**WHAT NEEDS TO BE DONE:** List the lines of this listing that hold the word "возраста".

**DATA LISTING:**

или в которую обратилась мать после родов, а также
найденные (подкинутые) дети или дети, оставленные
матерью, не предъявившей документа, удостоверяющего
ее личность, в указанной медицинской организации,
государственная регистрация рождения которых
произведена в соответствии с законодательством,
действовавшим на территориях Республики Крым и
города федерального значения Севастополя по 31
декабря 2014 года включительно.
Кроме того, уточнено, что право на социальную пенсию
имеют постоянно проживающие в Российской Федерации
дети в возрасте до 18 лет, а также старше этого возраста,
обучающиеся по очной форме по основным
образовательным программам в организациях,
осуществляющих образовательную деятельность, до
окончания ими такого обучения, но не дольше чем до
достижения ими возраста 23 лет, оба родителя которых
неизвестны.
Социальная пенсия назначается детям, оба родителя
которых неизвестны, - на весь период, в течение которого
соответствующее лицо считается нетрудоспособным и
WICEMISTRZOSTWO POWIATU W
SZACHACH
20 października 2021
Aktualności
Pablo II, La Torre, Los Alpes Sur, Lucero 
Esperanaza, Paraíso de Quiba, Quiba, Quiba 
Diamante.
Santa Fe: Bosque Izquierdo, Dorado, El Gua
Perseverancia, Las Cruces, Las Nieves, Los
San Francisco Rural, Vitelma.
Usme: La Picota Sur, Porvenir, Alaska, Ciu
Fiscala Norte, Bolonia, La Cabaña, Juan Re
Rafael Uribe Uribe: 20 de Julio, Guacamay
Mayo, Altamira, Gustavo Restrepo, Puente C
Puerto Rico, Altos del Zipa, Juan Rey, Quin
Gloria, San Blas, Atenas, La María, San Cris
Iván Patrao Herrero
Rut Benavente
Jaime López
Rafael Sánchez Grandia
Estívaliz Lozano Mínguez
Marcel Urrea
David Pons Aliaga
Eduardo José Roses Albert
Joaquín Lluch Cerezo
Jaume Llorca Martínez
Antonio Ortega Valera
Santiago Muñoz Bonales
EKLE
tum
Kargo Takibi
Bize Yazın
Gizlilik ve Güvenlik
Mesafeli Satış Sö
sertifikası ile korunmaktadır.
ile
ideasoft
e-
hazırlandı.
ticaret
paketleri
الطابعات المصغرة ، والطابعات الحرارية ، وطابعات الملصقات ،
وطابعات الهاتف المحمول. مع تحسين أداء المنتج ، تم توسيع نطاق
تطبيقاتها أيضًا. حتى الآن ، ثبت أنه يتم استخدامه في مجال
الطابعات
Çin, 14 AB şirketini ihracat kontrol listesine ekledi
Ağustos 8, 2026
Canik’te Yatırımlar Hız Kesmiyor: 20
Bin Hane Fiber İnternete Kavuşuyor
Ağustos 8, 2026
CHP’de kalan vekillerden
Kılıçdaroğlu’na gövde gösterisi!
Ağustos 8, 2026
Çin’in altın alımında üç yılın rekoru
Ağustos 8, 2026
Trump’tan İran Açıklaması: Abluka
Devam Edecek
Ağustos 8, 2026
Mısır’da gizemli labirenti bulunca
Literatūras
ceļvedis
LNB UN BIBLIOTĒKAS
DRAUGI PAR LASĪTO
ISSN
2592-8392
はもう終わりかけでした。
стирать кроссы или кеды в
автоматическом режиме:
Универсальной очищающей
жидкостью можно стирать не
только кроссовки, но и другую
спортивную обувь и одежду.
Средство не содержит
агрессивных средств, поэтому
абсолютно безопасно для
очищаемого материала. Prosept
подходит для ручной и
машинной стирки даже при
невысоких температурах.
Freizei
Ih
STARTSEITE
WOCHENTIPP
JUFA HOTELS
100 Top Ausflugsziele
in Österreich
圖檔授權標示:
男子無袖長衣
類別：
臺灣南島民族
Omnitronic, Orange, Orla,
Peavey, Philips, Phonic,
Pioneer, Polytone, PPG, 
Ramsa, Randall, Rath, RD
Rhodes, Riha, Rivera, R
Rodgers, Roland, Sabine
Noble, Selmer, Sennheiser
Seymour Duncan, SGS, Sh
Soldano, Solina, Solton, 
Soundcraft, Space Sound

**EXPECTED OUTPUT:**
дети в возрасте до 18 лет, а также старше этого возраста,
достижения ими возраста 23 лет, оба родителя которых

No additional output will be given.